Aku bergegas turun tangga dan terlihat Mas Riki setia menungguku yang selalu tidak tepat waktu. Hari ini Mas Riki mengusulkan untuk mengamen di kereta lagi. Hari ini aku bersyukur Tuhan memberiku kesempatan hidup lagi. Aku tak tahu Tuhan akan mengambilku kapan dan aku pun tak tahu berapa lama lagi sisa waktuku untuk hidup. Aku juga tahu umurku tidak panjang lagi. Tapi aku tidak mau hidupku tak berarti karena selalu ketakutan.

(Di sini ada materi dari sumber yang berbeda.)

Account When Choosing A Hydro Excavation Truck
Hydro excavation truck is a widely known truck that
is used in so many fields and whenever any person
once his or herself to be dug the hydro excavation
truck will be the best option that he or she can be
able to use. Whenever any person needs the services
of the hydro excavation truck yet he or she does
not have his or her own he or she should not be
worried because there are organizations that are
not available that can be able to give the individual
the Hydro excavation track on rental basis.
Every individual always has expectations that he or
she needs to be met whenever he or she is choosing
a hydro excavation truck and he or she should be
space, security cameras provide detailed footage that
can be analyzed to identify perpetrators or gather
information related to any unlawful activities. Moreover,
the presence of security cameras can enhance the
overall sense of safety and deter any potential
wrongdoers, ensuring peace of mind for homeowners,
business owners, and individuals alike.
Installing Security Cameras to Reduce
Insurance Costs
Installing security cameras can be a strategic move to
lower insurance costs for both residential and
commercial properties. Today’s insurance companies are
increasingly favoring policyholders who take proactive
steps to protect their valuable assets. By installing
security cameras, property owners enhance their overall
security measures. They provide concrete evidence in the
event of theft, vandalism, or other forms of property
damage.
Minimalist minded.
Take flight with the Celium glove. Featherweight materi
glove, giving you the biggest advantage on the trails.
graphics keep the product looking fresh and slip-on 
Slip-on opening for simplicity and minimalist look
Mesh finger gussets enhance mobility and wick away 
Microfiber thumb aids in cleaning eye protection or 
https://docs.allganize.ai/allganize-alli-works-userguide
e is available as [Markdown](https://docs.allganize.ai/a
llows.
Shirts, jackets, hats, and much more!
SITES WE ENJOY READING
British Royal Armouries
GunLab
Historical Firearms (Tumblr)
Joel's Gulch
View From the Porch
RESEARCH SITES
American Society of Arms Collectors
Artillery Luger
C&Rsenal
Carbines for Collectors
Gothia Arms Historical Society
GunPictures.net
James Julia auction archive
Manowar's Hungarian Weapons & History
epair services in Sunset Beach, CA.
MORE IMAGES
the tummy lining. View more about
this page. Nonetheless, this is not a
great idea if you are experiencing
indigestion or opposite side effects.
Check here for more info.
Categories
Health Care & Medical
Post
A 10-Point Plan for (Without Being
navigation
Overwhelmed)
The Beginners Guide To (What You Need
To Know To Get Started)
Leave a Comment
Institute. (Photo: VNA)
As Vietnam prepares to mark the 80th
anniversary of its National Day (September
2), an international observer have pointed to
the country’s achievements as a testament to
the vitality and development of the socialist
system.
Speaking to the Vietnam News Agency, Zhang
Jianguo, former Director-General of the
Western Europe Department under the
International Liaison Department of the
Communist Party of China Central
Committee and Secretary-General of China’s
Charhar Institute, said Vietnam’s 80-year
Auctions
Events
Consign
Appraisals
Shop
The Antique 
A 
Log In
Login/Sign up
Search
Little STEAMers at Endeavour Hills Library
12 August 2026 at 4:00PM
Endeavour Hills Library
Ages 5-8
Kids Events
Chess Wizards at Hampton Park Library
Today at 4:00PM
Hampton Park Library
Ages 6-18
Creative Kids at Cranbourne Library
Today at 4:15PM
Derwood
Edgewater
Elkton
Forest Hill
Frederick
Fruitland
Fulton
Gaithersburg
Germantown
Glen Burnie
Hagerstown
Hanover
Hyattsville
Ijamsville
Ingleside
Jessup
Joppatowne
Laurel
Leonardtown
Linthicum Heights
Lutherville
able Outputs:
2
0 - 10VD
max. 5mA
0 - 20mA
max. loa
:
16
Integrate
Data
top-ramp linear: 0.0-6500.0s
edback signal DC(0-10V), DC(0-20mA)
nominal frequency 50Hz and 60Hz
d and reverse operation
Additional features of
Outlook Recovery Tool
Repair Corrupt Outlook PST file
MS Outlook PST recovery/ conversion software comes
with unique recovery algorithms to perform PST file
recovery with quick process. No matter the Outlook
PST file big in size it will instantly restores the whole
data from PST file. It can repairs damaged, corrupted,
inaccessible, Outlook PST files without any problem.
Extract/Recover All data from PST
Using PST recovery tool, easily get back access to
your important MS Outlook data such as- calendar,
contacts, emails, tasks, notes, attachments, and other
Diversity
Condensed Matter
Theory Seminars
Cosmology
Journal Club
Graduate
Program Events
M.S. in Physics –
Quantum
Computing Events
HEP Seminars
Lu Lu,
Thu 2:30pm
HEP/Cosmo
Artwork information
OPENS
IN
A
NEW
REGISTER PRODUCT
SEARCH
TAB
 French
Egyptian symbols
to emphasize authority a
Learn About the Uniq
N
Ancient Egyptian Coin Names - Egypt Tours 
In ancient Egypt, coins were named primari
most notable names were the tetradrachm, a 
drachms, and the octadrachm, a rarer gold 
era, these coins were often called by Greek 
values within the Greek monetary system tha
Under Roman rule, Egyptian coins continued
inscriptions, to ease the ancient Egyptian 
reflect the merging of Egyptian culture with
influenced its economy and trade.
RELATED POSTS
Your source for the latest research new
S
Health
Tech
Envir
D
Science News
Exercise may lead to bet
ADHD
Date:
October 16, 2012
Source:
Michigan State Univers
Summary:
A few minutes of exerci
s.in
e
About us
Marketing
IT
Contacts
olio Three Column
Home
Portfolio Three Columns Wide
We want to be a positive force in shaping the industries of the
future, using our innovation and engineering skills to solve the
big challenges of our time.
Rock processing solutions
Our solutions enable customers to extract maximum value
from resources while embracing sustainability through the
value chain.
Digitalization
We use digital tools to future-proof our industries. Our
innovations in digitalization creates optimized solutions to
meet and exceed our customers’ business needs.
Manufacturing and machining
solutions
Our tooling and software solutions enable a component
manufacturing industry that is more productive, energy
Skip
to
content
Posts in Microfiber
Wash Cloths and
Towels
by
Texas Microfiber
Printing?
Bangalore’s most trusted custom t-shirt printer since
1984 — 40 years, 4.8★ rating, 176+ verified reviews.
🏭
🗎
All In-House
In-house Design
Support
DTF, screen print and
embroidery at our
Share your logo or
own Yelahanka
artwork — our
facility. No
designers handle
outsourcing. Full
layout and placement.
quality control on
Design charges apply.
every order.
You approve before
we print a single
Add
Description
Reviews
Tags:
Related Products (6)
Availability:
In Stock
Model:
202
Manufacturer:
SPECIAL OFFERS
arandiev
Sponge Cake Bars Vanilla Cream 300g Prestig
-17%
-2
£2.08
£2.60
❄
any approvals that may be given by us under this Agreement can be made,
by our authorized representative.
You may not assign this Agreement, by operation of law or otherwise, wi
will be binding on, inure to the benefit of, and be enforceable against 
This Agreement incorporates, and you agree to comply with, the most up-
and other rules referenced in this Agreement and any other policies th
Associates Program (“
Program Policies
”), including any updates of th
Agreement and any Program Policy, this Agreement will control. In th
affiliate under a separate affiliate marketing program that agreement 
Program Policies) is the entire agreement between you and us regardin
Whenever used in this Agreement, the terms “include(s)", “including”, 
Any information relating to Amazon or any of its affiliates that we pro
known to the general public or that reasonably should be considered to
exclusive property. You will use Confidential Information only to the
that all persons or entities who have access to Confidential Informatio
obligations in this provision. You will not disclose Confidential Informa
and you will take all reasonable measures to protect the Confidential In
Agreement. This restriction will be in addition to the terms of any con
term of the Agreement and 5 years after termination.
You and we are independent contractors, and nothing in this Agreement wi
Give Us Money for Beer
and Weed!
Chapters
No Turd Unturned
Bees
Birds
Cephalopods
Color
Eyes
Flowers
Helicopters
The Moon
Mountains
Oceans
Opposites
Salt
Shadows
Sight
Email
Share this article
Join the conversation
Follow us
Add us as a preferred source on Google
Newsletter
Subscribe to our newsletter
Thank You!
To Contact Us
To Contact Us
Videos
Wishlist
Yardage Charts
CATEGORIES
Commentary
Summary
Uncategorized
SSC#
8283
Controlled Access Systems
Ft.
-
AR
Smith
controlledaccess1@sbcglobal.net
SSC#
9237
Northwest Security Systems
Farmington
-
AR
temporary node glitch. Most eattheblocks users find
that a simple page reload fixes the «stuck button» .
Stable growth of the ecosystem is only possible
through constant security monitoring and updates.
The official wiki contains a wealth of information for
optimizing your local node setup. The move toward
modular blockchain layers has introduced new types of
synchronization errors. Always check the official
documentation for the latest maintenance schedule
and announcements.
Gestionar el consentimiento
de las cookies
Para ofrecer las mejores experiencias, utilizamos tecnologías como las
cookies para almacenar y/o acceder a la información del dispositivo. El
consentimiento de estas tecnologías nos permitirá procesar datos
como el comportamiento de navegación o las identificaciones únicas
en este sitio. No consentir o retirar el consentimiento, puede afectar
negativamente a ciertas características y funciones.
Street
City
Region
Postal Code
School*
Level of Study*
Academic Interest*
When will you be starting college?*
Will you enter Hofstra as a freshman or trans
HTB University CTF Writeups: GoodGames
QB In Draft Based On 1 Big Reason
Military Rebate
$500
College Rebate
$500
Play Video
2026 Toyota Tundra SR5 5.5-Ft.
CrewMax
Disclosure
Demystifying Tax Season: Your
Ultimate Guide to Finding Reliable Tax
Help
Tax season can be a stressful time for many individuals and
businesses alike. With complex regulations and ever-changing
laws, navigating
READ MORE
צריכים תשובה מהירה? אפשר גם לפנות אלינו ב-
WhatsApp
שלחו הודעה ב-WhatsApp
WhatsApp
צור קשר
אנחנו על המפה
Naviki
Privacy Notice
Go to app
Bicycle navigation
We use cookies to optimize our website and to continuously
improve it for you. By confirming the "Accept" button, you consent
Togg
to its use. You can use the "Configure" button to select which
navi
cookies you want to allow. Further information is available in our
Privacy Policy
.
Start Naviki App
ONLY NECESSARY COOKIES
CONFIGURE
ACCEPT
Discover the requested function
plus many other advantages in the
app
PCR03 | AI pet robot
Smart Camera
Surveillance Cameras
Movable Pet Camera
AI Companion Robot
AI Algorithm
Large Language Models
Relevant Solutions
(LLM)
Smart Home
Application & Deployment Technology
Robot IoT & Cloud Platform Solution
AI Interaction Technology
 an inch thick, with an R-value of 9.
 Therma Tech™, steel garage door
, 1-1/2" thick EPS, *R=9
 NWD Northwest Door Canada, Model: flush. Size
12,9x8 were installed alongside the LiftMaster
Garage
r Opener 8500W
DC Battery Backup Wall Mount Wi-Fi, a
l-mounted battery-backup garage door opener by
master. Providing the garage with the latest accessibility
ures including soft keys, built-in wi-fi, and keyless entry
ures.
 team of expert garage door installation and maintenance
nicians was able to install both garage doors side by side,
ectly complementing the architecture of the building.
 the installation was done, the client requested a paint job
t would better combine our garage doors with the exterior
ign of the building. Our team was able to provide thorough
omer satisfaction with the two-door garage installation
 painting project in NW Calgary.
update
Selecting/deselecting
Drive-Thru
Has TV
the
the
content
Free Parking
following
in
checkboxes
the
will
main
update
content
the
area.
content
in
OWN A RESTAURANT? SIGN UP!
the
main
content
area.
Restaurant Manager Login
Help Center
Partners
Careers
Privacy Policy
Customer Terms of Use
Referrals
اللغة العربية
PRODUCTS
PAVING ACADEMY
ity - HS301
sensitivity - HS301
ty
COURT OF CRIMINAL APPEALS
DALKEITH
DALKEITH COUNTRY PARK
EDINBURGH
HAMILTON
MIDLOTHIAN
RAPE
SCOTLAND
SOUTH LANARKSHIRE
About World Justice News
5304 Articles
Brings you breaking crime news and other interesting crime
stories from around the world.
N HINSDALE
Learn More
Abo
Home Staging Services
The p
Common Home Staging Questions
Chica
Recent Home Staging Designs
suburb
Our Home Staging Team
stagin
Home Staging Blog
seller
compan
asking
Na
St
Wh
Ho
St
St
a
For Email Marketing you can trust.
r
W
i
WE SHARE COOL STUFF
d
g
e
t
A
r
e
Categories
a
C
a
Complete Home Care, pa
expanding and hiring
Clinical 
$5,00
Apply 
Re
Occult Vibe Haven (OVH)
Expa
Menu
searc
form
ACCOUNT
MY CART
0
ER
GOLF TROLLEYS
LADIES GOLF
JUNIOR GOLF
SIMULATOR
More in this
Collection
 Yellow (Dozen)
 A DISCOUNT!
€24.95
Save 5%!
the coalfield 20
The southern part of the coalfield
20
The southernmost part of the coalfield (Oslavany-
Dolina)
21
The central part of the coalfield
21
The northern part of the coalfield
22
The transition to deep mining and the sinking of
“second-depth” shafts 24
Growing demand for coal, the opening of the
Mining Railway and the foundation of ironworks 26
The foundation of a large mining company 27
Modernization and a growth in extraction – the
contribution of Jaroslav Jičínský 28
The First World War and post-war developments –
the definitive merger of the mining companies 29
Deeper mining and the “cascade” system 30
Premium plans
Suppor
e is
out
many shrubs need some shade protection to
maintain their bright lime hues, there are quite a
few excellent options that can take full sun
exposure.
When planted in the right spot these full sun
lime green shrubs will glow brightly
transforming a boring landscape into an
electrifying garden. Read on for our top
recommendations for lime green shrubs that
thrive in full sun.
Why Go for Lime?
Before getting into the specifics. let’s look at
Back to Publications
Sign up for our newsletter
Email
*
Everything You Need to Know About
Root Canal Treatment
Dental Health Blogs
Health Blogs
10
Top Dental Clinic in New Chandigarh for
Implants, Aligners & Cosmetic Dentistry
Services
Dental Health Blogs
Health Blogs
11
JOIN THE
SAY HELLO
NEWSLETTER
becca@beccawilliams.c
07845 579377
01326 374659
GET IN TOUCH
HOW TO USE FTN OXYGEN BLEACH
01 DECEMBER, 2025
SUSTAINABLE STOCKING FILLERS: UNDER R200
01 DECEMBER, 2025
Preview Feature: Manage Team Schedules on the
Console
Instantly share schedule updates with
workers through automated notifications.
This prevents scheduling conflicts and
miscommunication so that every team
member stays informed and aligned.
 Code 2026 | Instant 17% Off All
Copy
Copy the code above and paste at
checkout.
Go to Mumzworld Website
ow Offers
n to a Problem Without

Sekarang aku ingin tetap ceria separti dulu. Aku ingin sepanjang sisa hidupku ini, bisa kuberikan pada orang-orang yang kucintai. Orang-orang yang sudah berjuang untuk aku. Jika aku boleh berharap, sebelum meninggal aku ingin bisa bertemu Ayahku lagi. Aku ingin memeluknya dan mengucapkan terimakasih, atas semua yang telah ia berikan kepadaku dan ibuku. Aku selalu menunggu hari itu dan berharap kesempatan itu masih ada untukku.